#### [Your goal]
Pictures must not appear in the copy. Set down exactly the line with "Mostrar temas desde" and each line after it through the end of the data below.

#### [Given records]
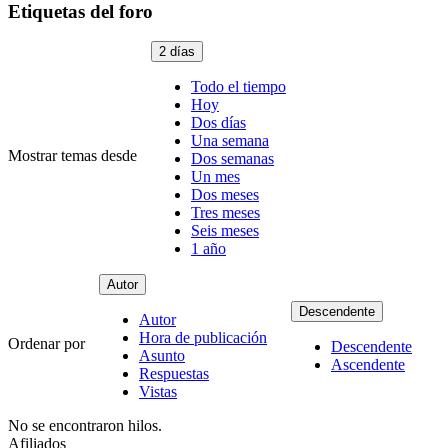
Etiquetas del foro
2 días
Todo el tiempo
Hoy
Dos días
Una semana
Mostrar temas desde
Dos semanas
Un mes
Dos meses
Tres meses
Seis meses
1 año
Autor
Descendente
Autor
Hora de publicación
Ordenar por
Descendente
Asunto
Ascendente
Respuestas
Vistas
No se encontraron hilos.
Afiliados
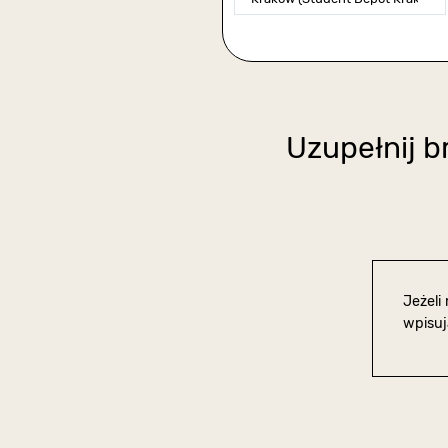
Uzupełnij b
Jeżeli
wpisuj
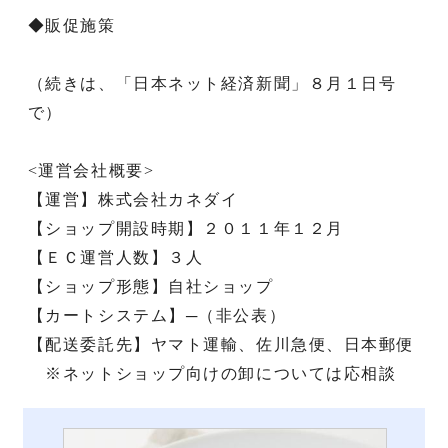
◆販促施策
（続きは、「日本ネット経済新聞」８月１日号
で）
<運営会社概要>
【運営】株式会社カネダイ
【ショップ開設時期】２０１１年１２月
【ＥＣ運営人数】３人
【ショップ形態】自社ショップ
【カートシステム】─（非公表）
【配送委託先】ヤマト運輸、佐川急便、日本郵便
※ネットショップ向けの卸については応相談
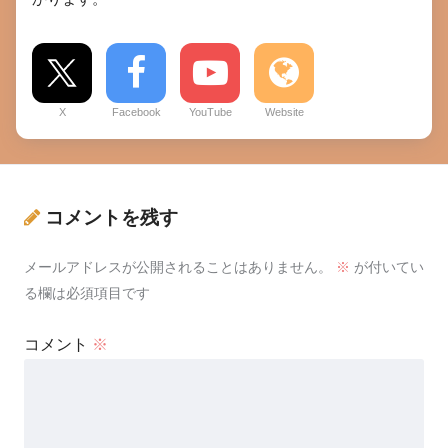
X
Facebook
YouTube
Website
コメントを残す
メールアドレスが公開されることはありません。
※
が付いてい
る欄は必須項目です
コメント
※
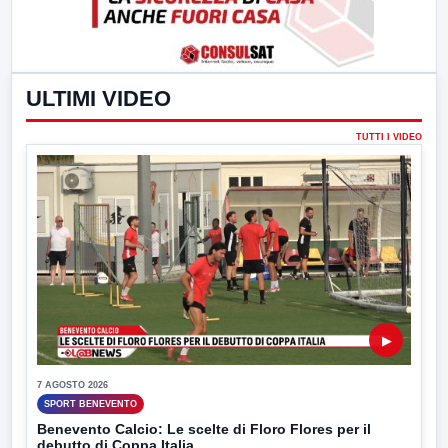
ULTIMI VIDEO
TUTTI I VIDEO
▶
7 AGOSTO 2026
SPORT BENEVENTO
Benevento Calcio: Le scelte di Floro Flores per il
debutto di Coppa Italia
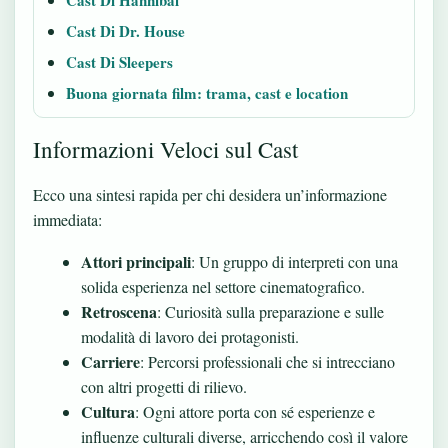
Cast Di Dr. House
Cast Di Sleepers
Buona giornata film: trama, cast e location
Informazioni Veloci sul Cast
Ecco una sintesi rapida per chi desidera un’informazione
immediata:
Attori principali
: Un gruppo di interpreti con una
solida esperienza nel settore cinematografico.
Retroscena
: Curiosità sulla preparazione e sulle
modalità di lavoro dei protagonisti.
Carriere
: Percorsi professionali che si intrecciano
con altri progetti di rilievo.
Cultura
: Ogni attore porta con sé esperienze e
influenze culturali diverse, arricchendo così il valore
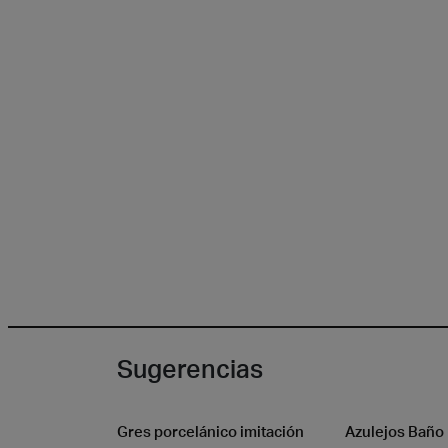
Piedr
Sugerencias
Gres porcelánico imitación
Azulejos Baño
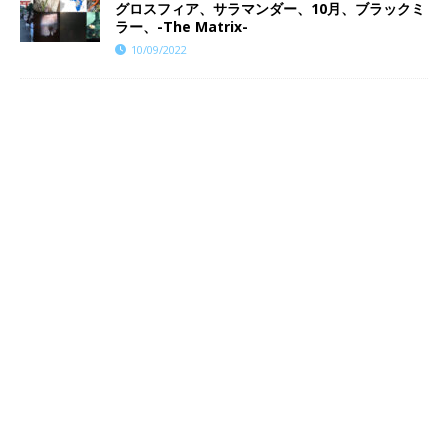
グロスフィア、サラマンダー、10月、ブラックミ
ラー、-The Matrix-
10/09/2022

#### [Response to this task]
Mostrar temas desde
Dos semanas
Un mes
Dos meses
Tres meses
Seis meses
1 año
Autor
Descendente
Autor
Hora de publicación
Ordenar por
Descendente
Asunto
Ascendente
Respuestas
Vistas
No se encontraron hilos.
Afiliados
Uzupełnij b
Jeżeli
wpisuj
◆販促施策
（続きは、「日本ネット経済新聞」８月１日号
で）
<運営会社概要>
【運営】株式会社カネダイ
【ショップ開設時期】２０１１年１２月
【ＥＣ運営人数】３人
【ショップ形態】自社ショップ
【カートシステム】─（非公表）
【配送委託先】ヤマト運輸、佐川急便、日本郵便
※ネットショップ向けの卸については応相談
X
Facebook
YouTube
Website
コメントを残す
メールアドレスが公開されることはありません。
※
が付いてい
る欄は必須項目です
コメント
※
ULTIMI VIDEO
TUTTI I VIDEO
▶
7 AGOSTO 2026
SPORT BENEVENTO
Benevento Calcio: Le scelte di Floro Flores per il
debutto di Coppa Italia
Cast Di Dr. House
Cast Di Sleepers
Buona giornata film: trama, cast e location
Informazioni Veloci sul Cast
Ecco una sintesi rapida per chi desidera un’informazione
immediata:
Attori principali
: Un gruppo di interpreti con una
solida esperienza nel settore cinematografico.
Retroscena
: Curiosità sulla preparazione e sulle
modalità di lavoro dei protagonisti.
Carriere
: Percorsi professionali che si intrecciano
con altri progetti di rilievo.
Cultura
: Ogni attore porta con sé esperienze e
influenze culturali diverse, arricchendo così il valore
Piedr
Sugerencias
Gres porcelánico imitación
Azulejos Baño
グロスフィア、サラマンダー、10月、ブラックミ
ラー、-The Matrix-
10/09/2022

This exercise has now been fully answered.